Lin Jen-Der, Chao Tzu-Chieh, Hsueh Chuen
Division of Endocrinology and Metabolism, Department of Internal Medicine, Chang Gung Memorial Hospital, Chang Gung University, Taiwan, ROC.
Clin Endocrinol (Oxf). 2007 Feb;66(2):224-8. doi: 10.1111/j.1365-2265.2006.02712.x.
The aim of this study was to compare the clinical presentation and prognosis of poorly differentiated thyroid carcinoma (PDTC) with those of classical papillary thyroid carcinoma (PTC) to identify the appropriate surgical modalities for use in conjunction with radioactive iodide ((131)I) therapy and external radiotherapy for treating PDTC.
Sixty-seven PDTC patients (mean age 50.3 +/- 18.1 years, range 14-82 years) underwent surgery at the Chang Gung Medical Centre (CGMC), Linkou. To compare clinical presentations and treatment outcomes, 134 age- and gender-matched patients with classical PTC were selected randomly from the patient database at CGMC.
Of the 67 PDTC patients, 53 underwent near-total thyroidectomy. Following surgery, 45 were administered (131)I for remnant ablation and treatment of distant metastatic disease. Forty-one of the 67 (61.2%) patients with PDTC and 26/134 (19.4%) with classical PTC failed to achieve disease-free status. Twenty-four of the 67 (34.3%) PDTC patients eventually died of thyroid cancer after a mean follow-up of 5.9 +/- 0.6 years. Age and TNM staging at surgery were significant indicators of PDTC patient survival and mortality.

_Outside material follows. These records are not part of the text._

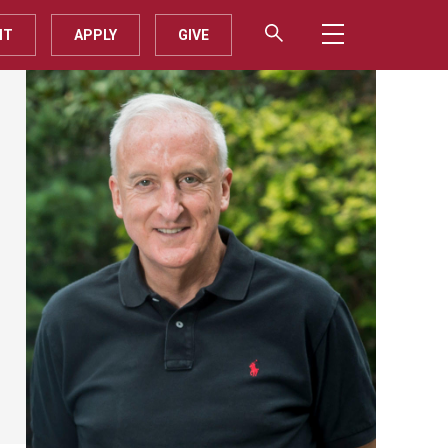
IT
APPLY
GIVE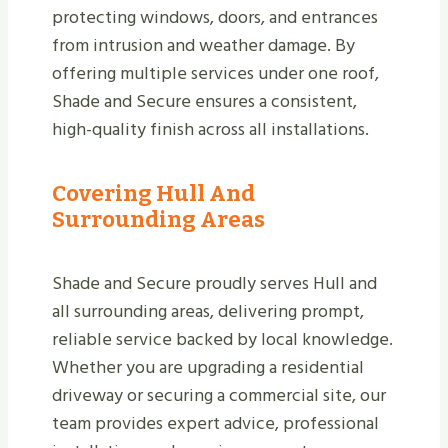
protecting windows, doors, and entrances
from intrusion and weather damage. By
offering multiple services under one roof,
Shade and Secure ensures a consistent,
high-quality finish across all installations.
Covering Hull And
Surrounding Areas
Shade and Secure proudly serves Hull and
all surrounding areas, delivering prompt,
reliable service backed by local knowledge.
Whether you are upgrading a residential
driveway or securing a commercial site, our
team provides expert advice, professional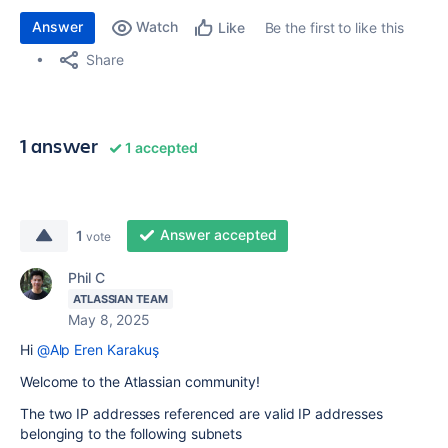
Answer
Watch
Be the first to like this
Like
Share
1 answer
1 accepted
Answer accepted
1
vote
Phil C
ATLASSIAN TEAM
May 8, 2025
Hi
@Alp Eren Karakuş
Welcome to the Atlassian community!
The two IP addresses referenced are valid IP addresses
belonging to the following subnets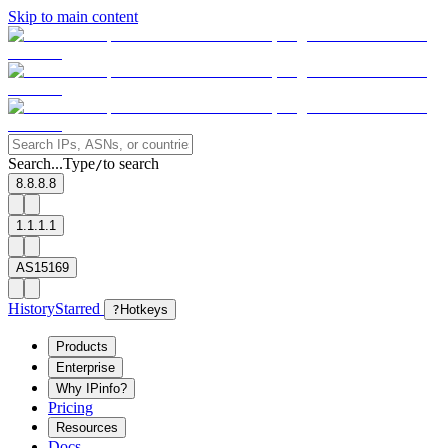
Skip to main content
Search...
Type
to search
/
8.8.8.8
1.1.1.1
AS15169
History
Starred
?
Hotkeys
Products
Enterprise
Why IPinfo?
Pricing
Resources
Docs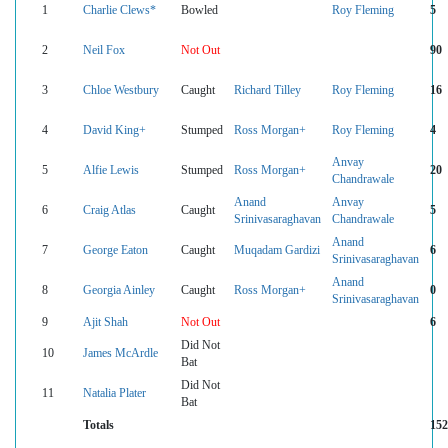
1
Charlie Clews*
Bowled
Roy Fleming
5
2
Neil Fox
Not Out
90
3
Chloe Westbury
Caught
Richard Tilley
Roy Fleming
16
4
David King+
Stumped
Ross Morgan+
Roy Fleming
4
Anvay
5
Alfie Lewis
Stumped
Ross Morgan+
20
Chandrawale
Anand
Anvay
6
Craig Atlas
Caught
5
Srinivasaraghavan
Chandrawale
Anand
7
George Eaton
Caught
Muqadam Gardizi
6
Srinivasaraghavan
Anand
8
Georgia Ainley
Caught
Ross Morgan+
0
Srinivasaraghavan
9
Ajit Shah
Not Out
6
Did Not
10
James McArdle
Bat
Did Not
11
Natalia Plater
Bat
Totals
152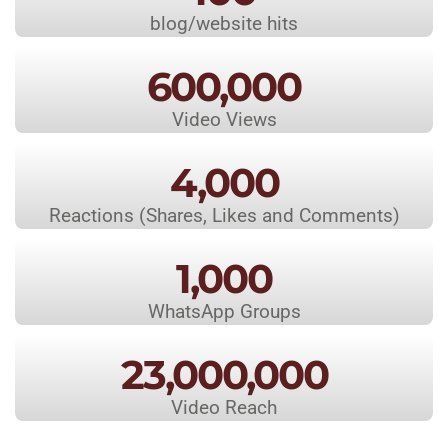
blog/website hits
600,000
Video Views
4,000
Reactions (Shares, Likes and Comments)
1,000
WhatsApp Groups
23,000,000
Video Reach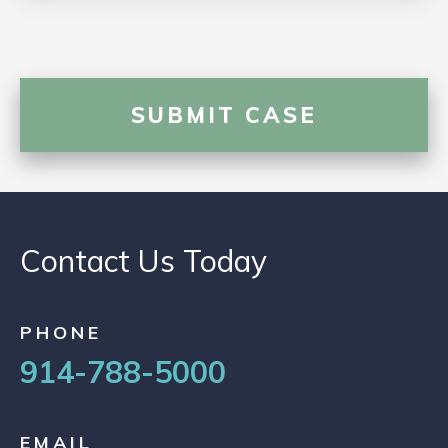
Contact Us Today
PHONE
914-788-5000
EMAIL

As the prognosis for PDTC patients is poorer than that for classical PTC patients, (131)I treatment following surgery is useful. To improve the survival rate, early diagnosis is crucial for PDTC.
本研究旨在比较低分化甲状腺癌(PDTC)与经典乳头状甲状腺癌(PTC)的临床表现和预后,以确定与放射性碘((131)I)治疗及外照射放疗联合使用的适合治疗PDTC的手术方式。
67例PDTC患者(平均年龄50.3±18.1岁,范围14 - 82岁)在林口长庚医学中心(CGMC)接受手术。为比较临床表现和治疗结果,从CGMC患者数据库中随机选取134例年龄和性别匹配的经典PTC患者。
67例PDTC患者中,53例行近全甲状腺切除术。术后,45例接受(131)I治疗以消融残余甲状腺组织及治疗远处转移疾病。67例PDTC患者中有41例(61.2%)、134例经典PTC患者中有26例(19.4%)未达到无病状态。67例PDTC患者中有24例(34.3%)在平均随访5.9±0.6年后最终死于甲状腺癌。手术时的年龄和TNM分期是PDTC患者生存和死亡的重要指标。
由于PDTC患者的预后比经典PTC患者差,术后(131)I治疗是有用的。为提高生存率,早期诊断对PDTC至关重要。